Three Harlingen CISD Media Arts and Communications Academy students passed exams to become certified by the Federal Aviation Administration to fly drones.
Alexandria Ramirez, Zimri Martinez, and Sarah Villarreal, all Harlingen High School South graduates, passed tests during the 2018-19 school year to earn certifications. The trio attended the Media Arts and Communications Academy, where Brandon Castellanos, a videographer and TV production technician, introduced them to the basics of flying a video-equipped drone.
When Castellanos ask the MACA students if they wanted to learn about videography and creativity through the use of drones, the three students quickly signed up.

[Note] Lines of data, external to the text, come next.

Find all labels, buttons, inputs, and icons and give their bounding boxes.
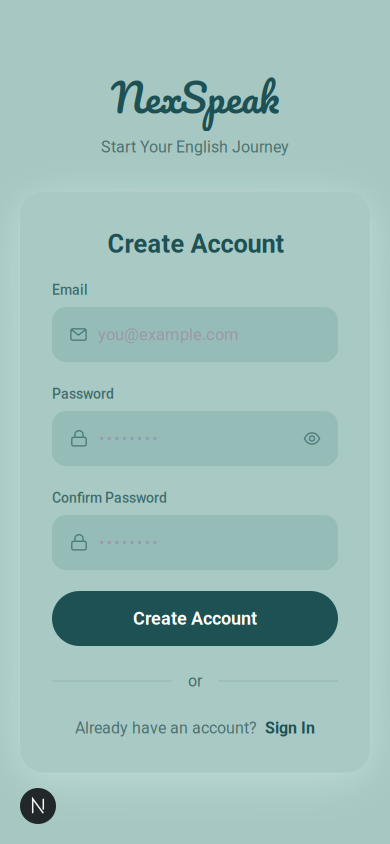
button[interactable]: Next.js dev tools bbox=[20, 788, 56, 824]
button[interactable]: Create Account bbox=[52, 591, 338, 646]
staticText: or bbox=[188, 672, 202, 690]
staticText: Create Account bbox=[133, 608, 257, 629]
button[interactable]: Show password bbox=[300, 428, 324, 450]
staticText: Sign In bbox=[265, 719, 315, 737]
button[interactable]: NexSpeak bbox=[45, 71, 345, 123]
staticText: Password bbox=[52, 386, 114, 402]
staticText: Email bbox=[52, 282, 88, 298]
staticText: Create Account bbox=[108, 229, 284, 259]
button[interactable]: Already have an account? bbox=[52, 717, 338, 739]
staticText: Start Your English Journey bbox=[101, 138, 289, 156]
staticText: NexSpeak bbox=[111, 63, 279, 131]
staticText: Already have an account? bbox=[75, 719, 257, 737]
staticText: Confirm Password bbox=[52, 490, 167, 506]
staticText: you@example.com bbox=[98, 325, 239, 344]
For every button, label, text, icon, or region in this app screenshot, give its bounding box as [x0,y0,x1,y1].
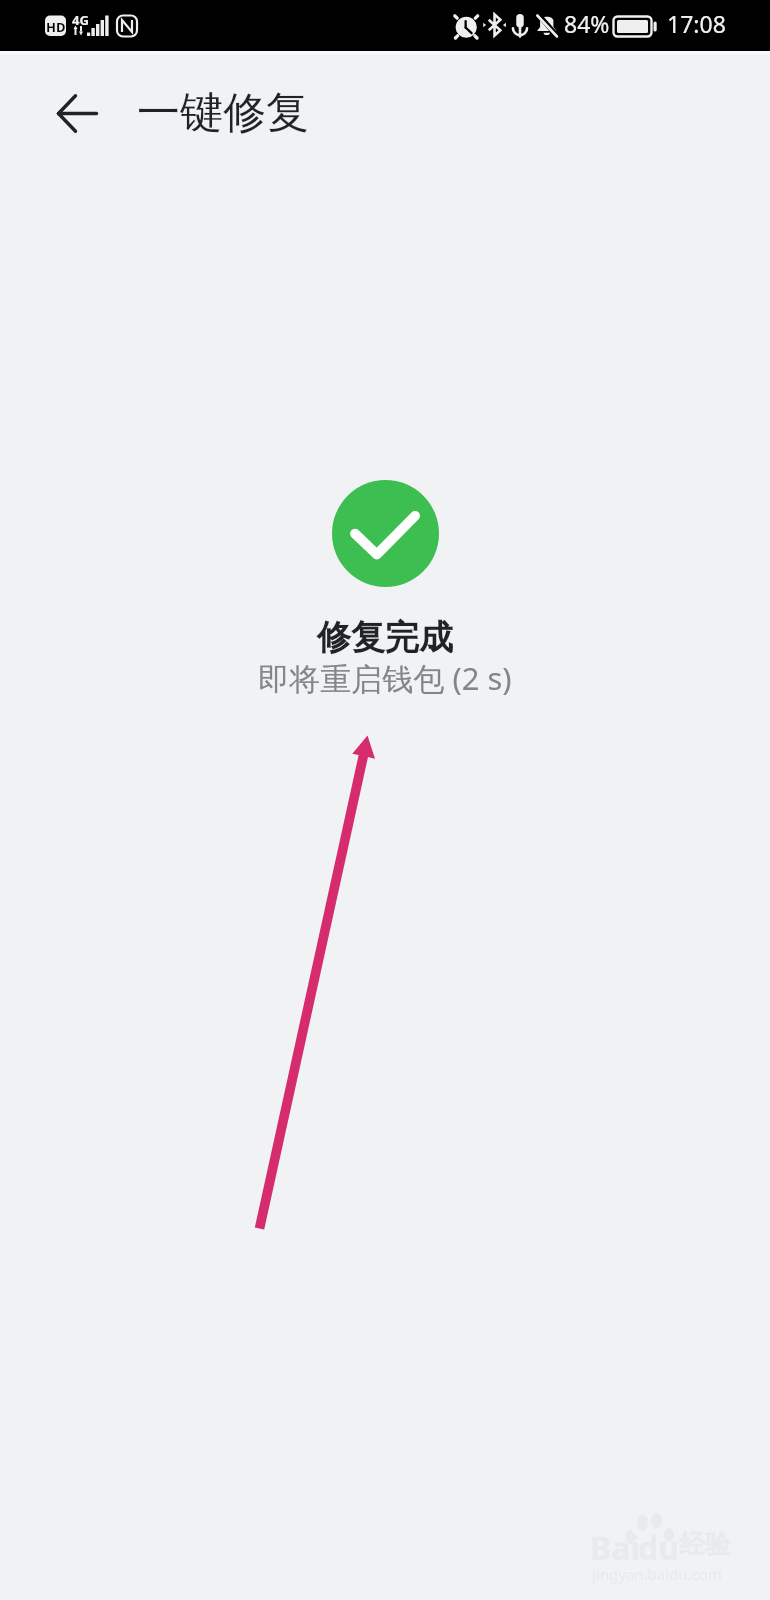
staticText: 84% [564,8,610,39]
staticText: HD [46,18,66,36]
button[interactable]: Back [38,73,116,151]
staticText: 一键修复 [137,86,309,140]
staticText: 经验 [679,1528,731,1561]
staticText: 17:08 [667,8,726,39]
staticText: 修复完成 [0,616,770,659]
staticText: 4G [72,11,89,29]
staticText: du [638,1526,680,1570]
staticText: Bai [590,1526,641,1570]
staticText: 即将重启钱包 (2 s) [0,657,770,699]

“I wanted to raise my hand super quick because I love drone shots, so I wanted to learn how to do that,” said Ramirez, who plans to attend Sam Houston State University to earn a degree and work in the broadcasting and mass communication field.
Martinez also plans to take a similar path at the University of Texas Rio Grande Valley this fall.

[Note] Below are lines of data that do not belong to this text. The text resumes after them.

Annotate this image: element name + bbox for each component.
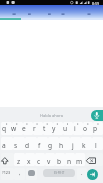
staticText: w bbox=[11, 124, 17, 133]
button[interactable] bbox=[65, 153, 75, 166]
button[interactable] bbox=[1, 137, 13, 150]
staticText: e bbox=[22, 124, 26, 133]
staticText: v bbox=[47, 157, 51, 166]
button[interactable] bbox=[14, 153, 25, 166]
staticText: l bbox=[95, 141, 97, 150]
button[interactable] bbox=[91, 110, 103, 121]
button[interactable] bbox=[81, 137, 92, 150]
button[interactable] bbox=[37, 137, 48, 150]
staticText: Habla ahora bbox=[40, 113, 63, 118]
staticText: k bbox=[82, 141, 86, 150]
staticText: r bbox=[33, 124, 36, 133]
button[interactable] bbox=[45, 153, 55, 166]
button[interactable] bbox=[70, 137, 81, 150]
button[interactable] bbox=[1, 122, 12, 135]
staticText: o bbox=[83, 124, 87, 133]
button[interactable] bbox=[33, 122, 43, 135]
button[interactable] bbox=[25, 153, 35, 166]
staticText: s bbox=[14, 141, 18, 150]
button[interactable] bbox=[85, 153, 103, 166]
staticText: ES·FR·IT bbox=[54, 171, 65, 175]
staticText: g bbox=[48, 141, 53, 150]
button[interactable] bbox=[75, 153, 85, 166]
button[interactable] bbox=[12, 122, 23, 135]
button[interactable] bbox=[87, 169, 98, 180]
staticText: i bbox=[74, 124, 76, 133]
button[interactable] bbox=[1, 168, 14, 180]
staticText: ?123 bbox=[2, 170, 11, 175]
button[interactable] bbox=[48, 137, 59, 150]
button[interactable] bbox=[83, 122, 93, 135]
button[interactable] bbox=[53, 122, 63, 135]
button[interactable] bbox=[0, 5, 103, 18]
button[interactable] bbox=[23, 122, 33, 135]
button[interactable]: Habla ahora bbox=[0, 109, 103, 121]
staticText: p bbox=[93, 124, 98, 133]
staticText: j bbox=[72, 141, 74, 150]
button[interactable] bbox=[26, 168, 37, 180]
staticText: . bbox=[81, 169, 83, 176]
button[interactable] bbox=[59, 137, 70, 150]
staticText: n bbox=[67, 157, 72, 166]
staticText: t bbox=[43, 124, 46, 133]
staticText: b bbox=[57, 157, 62, 166]
button[interactable] bbox=[55, 153, 65, 166]
button[interactable] bbox=[92, 137, 103, 150]
staticText: c bbox=[37, 157, 41, 166]
staticText: a bbox=[2, 141, 6, 150]
staticText: , bbox=[19, 169, 21, 176]
button[interactable] bbox=[77, 168, 87, 180]
button[interactable] bbox=[1, 153, 14, 166]
staticText: y bbox=[52, 124, 56, 133]
staticText: h bbox=[59, 141, 64, 150]
button[interactable] bbox=[73, 122, 83, 135]
staticText: m bbox=[76, 157, 83, 166]
button[interactable] bbox=[63, 122, 73, 135]
button[interactable] bbox=[28, 170, 35, 176]
staticText: 8:59 bbox=[92, 1, 100, 6]
button[interactable] bbox=[13, 137, 25, 150]
button[interactable] bbox=[35, 153, 45, 166]
staticText: q bbox=[2, 124, 7, 133]
staticText: x bbox=[27, 157, 31, 166]
button[interactable] bbox=[43, 122, 53, 135]
staticText: f bbox=[38, 141, 41, 150]
button[interactable] bbox=[14, 168, 25, 180]
staticText: z bbox=[17, 157, 21, 166]
button[interactable]: ES·FR·IT bbox=[43, 169, 75, 177]
button[interactable] bbox=[93, 122, 103, 135]
staticText: d bbox=[25, 141, 30, 150]
staticText: u bbox=[63, 124, 68, 133]
button[interactable] bbox=[25, 137, 37, 150]
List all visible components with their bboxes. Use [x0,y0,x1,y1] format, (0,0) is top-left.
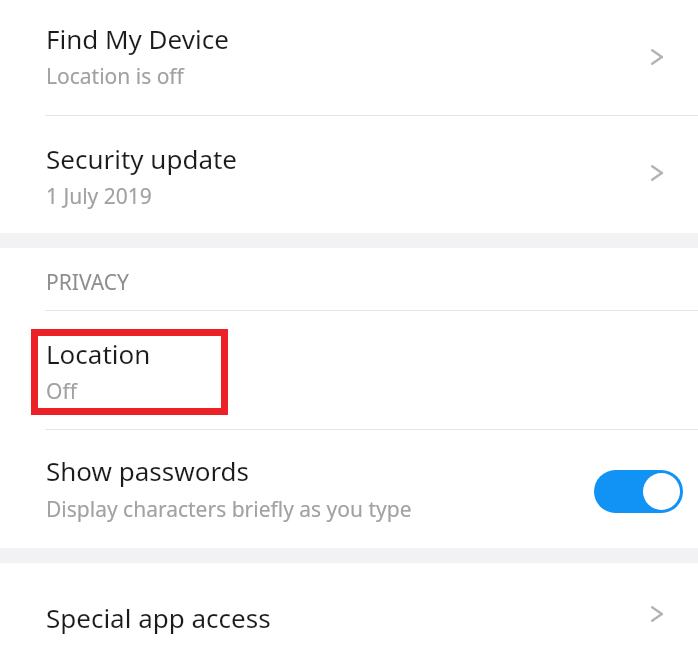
button[interactable]: Show passwords, on [594,470,683,513]
staticText: Security update [46,141,238,176]
other: Open Find My Device [618,0,698,115]
staticText: Location [46,336,151,371]
staticText: 1 July 2019 [46,182,152,211]
staticText: Show passwords [46,453,250,488]
button[interactable]: Show passwords [0,430,698,548]
staticText: Location is off [46,62,184,91]
staticText: Off [46,377,77,406]
button[interactable]: Find My Device [0,0,698,115]
staticText: Display characters briefly as you type [46,495,412,524]
staticText: Find My Device [46,21,229,56]
button[interactable]: Location [0,311,698,429]
staticText: PRIVACY [46,268,129,297]
other: Open Security update [618,116,698,233]
button[interactable]: Special app access [0,563,698,655]
button[interactable]: Security update [0,116,698,233]
staticText: Special app access [46,600,271,635]
other: Open Special app access [618,563,698,655]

The two college-bound students hope underclassmen interested in the broadcasting industry enroll in classes at the MACA.
“Practice getting drone certified because drones are becoming a big thing now,” Ramirez said when asked for her message to those in high school interested in video production, film, and broadcasting. “Keep furthering your education.”
Castellanos, who guided the students through studying for the certification exam, said the students acquired knowledge of air space, weather, and FAA rules.
“You’re talking about understanding pilot lingo – all these things you wouldn’t think you would need to know, but you have to know to be able to fly a drone,” he said.
Castellanos, who works for HCISD’s public relations and community engagement department, has utilized drones in the past and knows its significance to the broadcasting industry from his time working for local TV news.
“The industry, it’s changing now – even the style of shooting video,” he said, noting that the video shots are a lot more fast-paced than years past to keep viewers interested and engaged.
Drone footage helps incorporate that type of video production, and the ability to learn from Castellanos was offered for the first time this year through the MACA.
“When I first came to the MACA, I was very impressed with the facility,” Castellanos said. “I think it’s such an incredible opportunity the kids get here.”
Both Ramirez and Martinez immersed themselves in opportunities afforded to them during their time as high school students.
“You see a movie, and you are like, ‘Oh, now I know how they do that,’” Ramirez said. “What we got here at the MACA is a foundation for us to keep building on.”
The drone certification must be renewed every two years.
Until then, the two students plan to utilize their current certification to work for businesses in the Rio Grande Valley and Houston. They both received paid opportunities.
“I am really happy for them,” Castellanos said. “I was really proud of them because it is a tough test.”